ElevenLabs Introduces Open-Source Tool for Enhancing Videos with Sound Effects

ElevenLabs Introduces Open-Source Tool for Enhancing Videos with Sound Effects

Subscribe to our daily and weekly newsletters for the latest updates and exclusive content on cutting-edge AI advancements.

A few weeks after the AI voice startup ElevenLabs introduced its Sound Effects text-to-sound AI service, the company is now offering an open-source tool to demonstrate its capabilities. This application allows creators to produce sound effect samples for their videos in about 15 seconds by analyzing the uploaded clip and providing several options.

Developers can access the app’s code on GitHub, and ElevenLabs has also launched a website where the public can experiment with its Sound Effects API.

When you upload a video to the Video to Sound Effects app, it captures four frames at one-second intervals on the client side. These frames and a prompt are then sent to OpenAI’s GPT-4o to generate a custom text-to-sound effects prompt. This prompt is used to create a sound effect using ElevenLabs’s Sound Effects API. The video and audio are then combined on the client side into a downloadable file, which can be up to 22 seconds long.

Ammaar Reshi, ElevenLabs’ design lead, explained that this tool serves as a proof of concept, showing what users can achieve with their SFX API. Many AI video creators are constantly seeking the perfect sound effect, and this tool aims to streamline that process by intelligently analyzing video frames and suggesting the best output. Reshi expressed excitement about the dynamic experiences that could be created using this API, such as immersive video games where sounds are generated based on player interactions.

The API enables developers to create fully custom AI sound effects using a short description. ElevenLabs charges by the number of characters used: 100 characters per generation or 25 characters per second for a set duration.

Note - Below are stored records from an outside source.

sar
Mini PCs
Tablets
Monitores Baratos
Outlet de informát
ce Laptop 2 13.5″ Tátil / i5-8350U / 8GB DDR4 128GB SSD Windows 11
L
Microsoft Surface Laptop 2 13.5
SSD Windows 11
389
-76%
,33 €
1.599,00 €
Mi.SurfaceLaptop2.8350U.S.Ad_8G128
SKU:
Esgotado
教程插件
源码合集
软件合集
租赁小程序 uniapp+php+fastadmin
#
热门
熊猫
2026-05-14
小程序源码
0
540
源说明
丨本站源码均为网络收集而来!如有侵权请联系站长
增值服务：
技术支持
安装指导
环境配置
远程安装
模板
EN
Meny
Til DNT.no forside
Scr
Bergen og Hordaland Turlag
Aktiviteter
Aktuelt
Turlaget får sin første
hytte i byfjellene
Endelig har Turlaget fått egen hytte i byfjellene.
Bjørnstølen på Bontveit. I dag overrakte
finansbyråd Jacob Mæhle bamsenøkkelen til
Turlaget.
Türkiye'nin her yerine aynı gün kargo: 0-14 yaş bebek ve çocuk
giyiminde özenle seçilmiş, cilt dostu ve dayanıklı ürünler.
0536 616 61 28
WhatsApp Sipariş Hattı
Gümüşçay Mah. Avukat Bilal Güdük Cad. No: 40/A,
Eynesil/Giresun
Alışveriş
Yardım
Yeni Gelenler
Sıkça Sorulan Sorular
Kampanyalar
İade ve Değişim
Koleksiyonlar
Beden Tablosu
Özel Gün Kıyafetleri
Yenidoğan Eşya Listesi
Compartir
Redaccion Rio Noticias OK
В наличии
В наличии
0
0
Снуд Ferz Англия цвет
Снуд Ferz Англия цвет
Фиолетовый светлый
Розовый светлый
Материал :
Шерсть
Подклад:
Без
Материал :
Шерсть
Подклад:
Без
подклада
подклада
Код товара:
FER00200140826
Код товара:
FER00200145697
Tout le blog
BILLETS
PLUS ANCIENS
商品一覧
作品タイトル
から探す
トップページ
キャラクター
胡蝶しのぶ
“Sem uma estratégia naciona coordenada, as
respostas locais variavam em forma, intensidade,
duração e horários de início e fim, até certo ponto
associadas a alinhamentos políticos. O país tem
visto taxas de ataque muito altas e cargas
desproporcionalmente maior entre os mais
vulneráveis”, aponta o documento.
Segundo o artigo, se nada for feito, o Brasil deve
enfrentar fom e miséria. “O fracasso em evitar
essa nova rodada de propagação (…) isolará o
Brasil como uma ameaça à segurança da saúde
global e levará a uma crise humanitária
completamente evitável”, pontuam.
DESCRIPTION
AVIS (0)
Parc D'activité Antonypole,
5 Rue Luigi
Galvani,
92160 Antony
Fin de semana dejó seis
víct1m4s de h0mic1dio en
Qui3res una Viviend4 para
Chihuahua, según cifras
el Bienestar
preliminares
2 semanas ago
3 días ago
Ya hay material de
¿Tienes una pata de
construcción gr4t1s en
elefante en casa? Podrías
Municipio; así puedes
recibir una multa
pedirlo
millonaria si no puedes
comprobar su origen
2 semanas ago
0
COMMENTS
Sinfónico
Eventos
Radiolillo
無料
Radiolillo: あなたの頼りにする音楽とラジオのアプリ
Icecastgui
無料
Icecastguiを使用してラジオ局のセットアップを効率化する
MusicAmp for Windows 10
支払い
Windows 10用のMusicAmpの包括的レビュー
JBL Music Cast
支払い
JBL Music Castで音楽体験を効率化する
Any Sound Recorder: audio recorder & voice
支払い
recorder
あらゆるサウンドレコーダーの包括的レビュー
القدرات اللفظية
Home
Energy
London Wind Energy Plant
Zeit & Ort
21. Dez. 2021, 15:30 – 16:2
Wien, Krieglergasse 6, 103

A brief test of the video-to-sound effects app showed its simplicity. After uploading a silent video of a vehicle driving through rough terrain, the AI generated four different sound options, all resembling car sounds on a gravel road. While applying sound effects to clips can be entertaining, the true potential of this tool lies in its integration into larger systems for greater benefits.

As the AI video generation field becomes more competitive, ElevenLabs aims to stay ahead by developing innovative audio solutions that they believe will be highly sought after by developers, filmmakers, and creators.